Woody Allen: Midnight in Paris (2012) 夜半すぎのパリそして真夏の夜の金澤


 何となく気が休まらぬ仕事も多く、音楽も聴かないで呑むような日々。昨日、雨季の晴れ間のように仕事がふっと抜けて、気持ちが夏休みのように自由になった。背中に羽が生えたような気分になって、自転車のペダルを強く踏み込んで、久しぶりに映画を見に行くことにした。仕事帰りの映画って、なんとなく小さなハレの感覚が、はしゃぎたくなる程楽しい。そんなことができるのは、金澤に来てからだからね。(本当は仕事が抜けたように思ったのは勘違いで、今日は重い仕事。でも、うたかたの夢であっても楽しかったことに変わりない。)

 見に行った映画はウッディ・アレンの真夜中のパリ。もう最初から最後まで、まったく抜かりなく楽しむことができた。アレンのクラリネットのような「あの感じ」の古いジャズではじまり、神経質な独白がアレンそのもの。そしてお上りさん(米人、もちろん日本人も)が抱くsnobなパリへの憧れが直球で描かれる。そして、あの時代のあの場所、1920年代への真摯なrespectと憧憬。本当に素直に心に響くものがあった。マン・レイの写真展で覗き見た1920年代のパリ。そうフィッツジェラルドゼルダヘミングウェイなどの「パリのアメリカ人」。そしてシュールレアリズムの担い手たち。印画紙の上に焼き付けられた彼らが動き、そしてあの時代の狂奔が暖かい眼差しで描かれる。夜半過ぎのパリ、坂道に現れる古き時代の自動車に乗せられるのは主人公だけでない。ボクたちの気持ちも乗せられるのだ。

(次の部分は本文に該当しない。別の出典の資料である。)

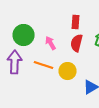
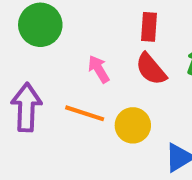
green circle: (24, 35) -> (40, 25), moved
red semicircle: (77, 43) -> (151, 69), turned -54

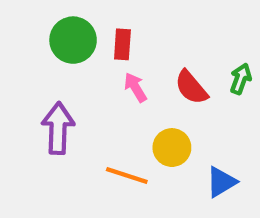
red rectangle: (149, 27) -> (122, 44), moved
orange line: (85, 113) -> (127, 175), moved

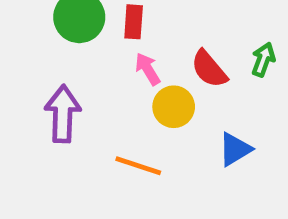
yellow circle: (172, 148) -> (174, 107), moved
blue triangle: (221, 182) -> (235, 149), moved

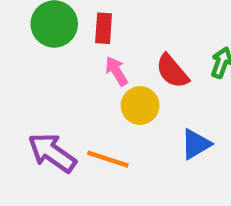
purple arrow: (63, 114) -> (52, 153), moved, turned -57

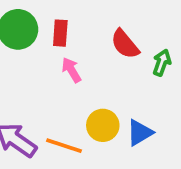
red semicircle: (172, 71) -> (125, 44), moved
yellow circle: (140, 105) -> (103, 125), moved

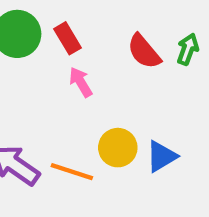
red rectangle: (60, 33) -> (67, 38), turned -35
green arrow: (162, 63) -> (188, 49), moved

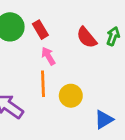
blue triangle: (161, 156) -> (104, 119), moved
orange line: (72, 172) -> (43, 84), moved, turned 70

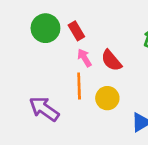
red semicircle: (87, 38) -> (111, 60), moved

 ボク達が抱く、純化された過去への憧憬。これを軽くシニカルに手玉に取られた感じも気持ちよかったし、何よりも最後の場面の気持ちよさときたら...

 ボク自身はパリにはあまり行ったことがなくて、もっぱらモンパルナスからブルターニュへ行ってばかり。だからパリには思い出らしいものはないのだけど、久しぶりに行きたくなってしまった。

 本当に幸せな気持ちで映画館を出て、空を見上げると、温い大気の上に蒸されたような半月がぽかり。真夏の夜の金澤だって素敵じゃないか、って思い直したのは本当のこと。とてもいいじゃないか。

 その後は、誘われるように泉が丘のロベール・デュマに向けてペダルを踏み込んだ。シェフの岩城さんも、ボクの前日に見たばかり。何となく、少し話をしたい気分になったのだ。気持ちがすっかり軽くなっていたので、犀川から新櫻坂も一気に駆け上がった。その後はゆっくりと映画の話をしながら、フレンチを食べて、呑んで。とても非日常な覚めて欲しくないような時間を過ごすことができた。気持ちがすっかり夏休み。底抜けに何も縛りがないような感覚に暫し浸っていた。二年ぶりかな。オトナの夏休み。

 

 

 ボクはこんな夜、あと何回、こんな気持ちになれるか考えることがある。加齢したからこそ、時間の味わいに深みが加わる。そして、それがいつか果てることも分かるがゆえに、甘さも強い。だから、そんな夜には酔うまで呑むしかない。フレンチで呑んだ後には、近所のバーまで出かけて時間の果てまで呑んでいた。

 自転車? 酩酊しながらも折りたたんでタクシーに積んで帰ったよ。